WORK INSTRUCTIONS.
Without reproducing any picture, copy the records word for word.

SUPPLIED MATERIAL.
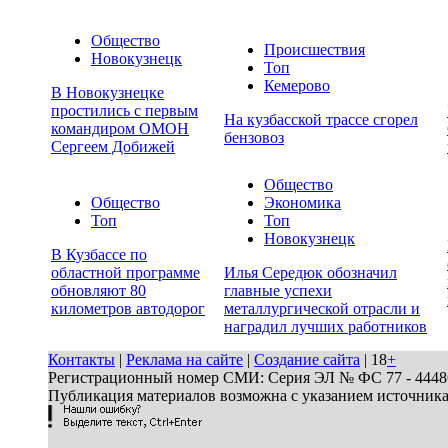
Общество
Происшествия
Новокузнецк
Топ
Кемерово
В Новокузнецке
простились с первым
На кузбасской трассе сгорел
командиром ОМОН
бензовоз
Сергеем Добижей
Общество
Общество
Экономика
Топ
Топ
Новокузнецк
В Кузбассе по
областной программе
Илья Середюк обозначил
обновляют 80
главные успехи
километров автодорог
металлургической отрасли и
наградил лучших работников
Контакты
|
Реклама на сайте
|
Создание сайта
| 18
+
Регистрационный номер СМИ: Серия ЭЛ № ФС 77 - 44486 
Публикация материалов возможна с указанием источник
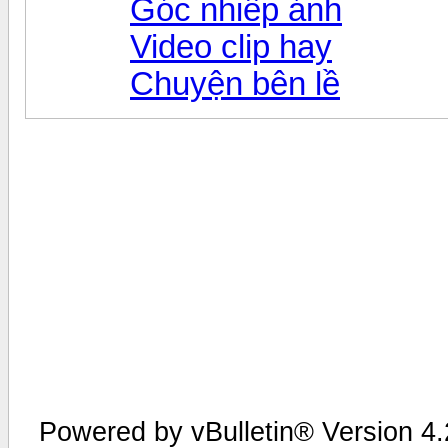
Góc nhiếp ảnh
Video clip hay
Chuyện bên lề
Powered by vBulletin® Version 4.2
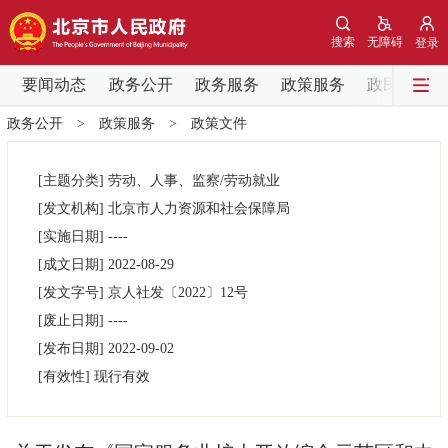
网站地图
搜索
无障碍
登录
要闻动态
要闻动态
政务公开
政务服务
政策服务
政民互动
政务公开
>
政策服务
>
政策文件
党中央精神
国务院信息
中央部委动态
[主题分类]
劳动、人事、监察/劳动就业
北京要闻
会议信息
部门动态
[发文机构]
北京市人力资源和社会保障局
[实施日期]
----
各区热点
[成文日期]
2022-08-29
[发文字号]
京人社发
〔2022〕
12号
政务公开
[废止日期]
----
[发布日期]
2022-09-02
市领导
机构职能
政策服务
[有效性]
现行有效
政策兑现
政策解读
回应关切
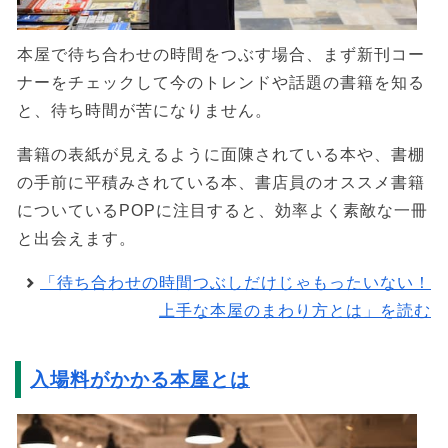
本屋で待ち合わせの時間をつぶす場合、まず新刊コー
ナーをチェックして今のトレンドや話題の書籍を知る
と、待ち時間が苦になりません。
書籍の表紙が見えるように面陳されている本や、書棚
の手前に平積みされている本、書店員のオススメ書籍
についているPOPに注目すると、効率よく素敵な一冊
と出会えます。
「待ち合わせの時間つぶしだけじゃもったいない！
上手な本屋のまわり方とは」を読む
入場料がかかる本屋とは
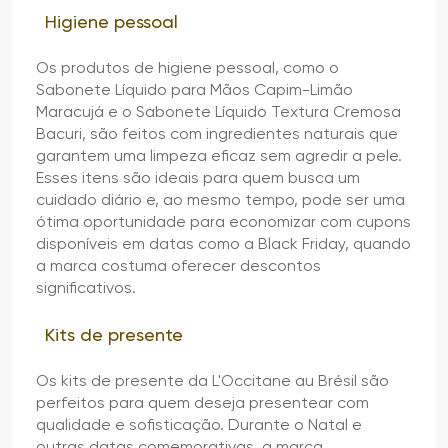
Higiene pessoal
Os produtos de higiene pessoal, como o
Sabonete Líquido para Mãos Capim-Limão
Maracujá e o Sabonete Líquido Textura Cremosa
Bacuri, são feitos com ingredientes naturais que
garantem uma limpeza eficaz sem agredir a pele.
Esses itens são ideais para quem busca um
cuidado diário e, ao mesmo tempo, pode ser uma
ótima oportunidade para economizar com cupons
disponíveis em datas como a Black Friday, quando
a marca costuma oferecer descontos
significativos.
Kits de presente
Os kits de presente da L'Occitane au Brésil são
perfeitos para quem deseja presentear com
qualidade e sofisticação. Durante o Natal e
outras datas comemorativas, a marca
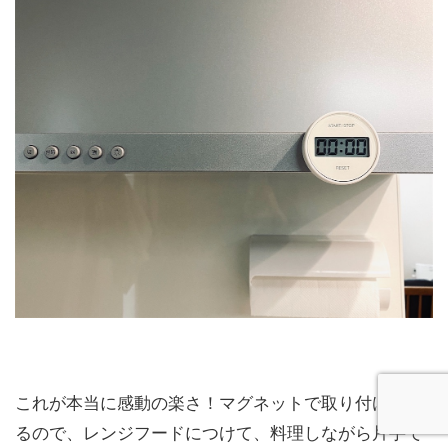
これが本当に感動の楽さ！マグネットで取り付けでき
るので、レンジフードにつけて、料理しながら片手で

RESPONSE TO THIS TASK.
Общество
Происшествия
Новокузнецк
Топ
Кемерово
В Новокузнецке
простились с первым
На кузбасской трассе сгорел
командиром ОМОН
бензовоз
Сергеем Добижей
Общество
Общество
Экономика
Топ
Топ
Новокузнецк
В Кузбассе по
областной программе
Илья Середюк обозначил
обновляют 80
главные успехи
километров автодорог
металлургической отрасли и
наградил лучших работников
Контакты
|
Реклама на сайте
|
Создание сайта
| 18
+
Регистрационный номер СМИ: Серия ЭЛ № ФС 77 - 44486 
Публикация материалов возможна с указанием источник
Góc nhiếp ảnh
Video clip hay
Chuyện bên lề
Powered by vBulletin® Version 4.2
网站地图
搜索
无障碍
登录
要闻动态
要闻动态
政务公开
政务服务
政策服务
政民互动
政务公开
>
政策服务
>
政策文件
党中央精神
国务院信息
中央部委动态
[主题分类]
劳动、人事、监察/劳动就业
北京要闻
会议信息
部门动态
[发文机构]
北京市人力资源和社会保障局
[实施日期]
----
各区热点
[成文日期]
2022-08-29
[发文字号]
京人社发
〔2022〕
12号
政务公开
[废止日期]
----
[发布日期]
2022-09-02
市领导
机构职能
政策服务
[有效性]
现行有效
政策兑现
政策解读
回应关切
本屋で待ち合わせの時間をつぶす場合、まず新刊コー
ナーをチェックして今のトレンドや話題の書籍を知る
と、待ち時間が苦になりません。
書籍の表紙が見えるように面陳されている本や、書棚
の手前に平積みされている本、書店員のオススメ書籍
についているPOPに注目すると、効率よく素敵な一冊
と出会えます。
「待ち合わせの時間つぶしだけじゃもったいない！
上手な本屋のまわり方とは」を読む
入場料がかかる本屋とは
Higiene pessoal
Os produtos de higiene pessoal, como o
Sabonete Líquido para Mãos Capim-Limão
Maracujá e o Sabonete Líquido Textura Cremosa
Bacuri, são feitos com ingredientes naturais que
garantem uma limpeza eficaz sem agredir a pele.
Esses itens são ideais para quem busca um
cuidado diário e, ao mesmo tempo, pode ser uma
ótima oportunidade para economizar com cupons
disponíveis em datas como a Black Friday, quando
a marca costuma oferecer descontos
significativos.
Kits de presente
Os kits de presente da L'Occitane au Brésil são
perfeitos para quem deseja presentear com
qualidade e sofisticação. Durante o Natal e
outras datas comemorativas, a marca
これが本当に感動の楽さ！マグネットで取り付けでき
るので、レンジフードにつけて、料理しながら片手で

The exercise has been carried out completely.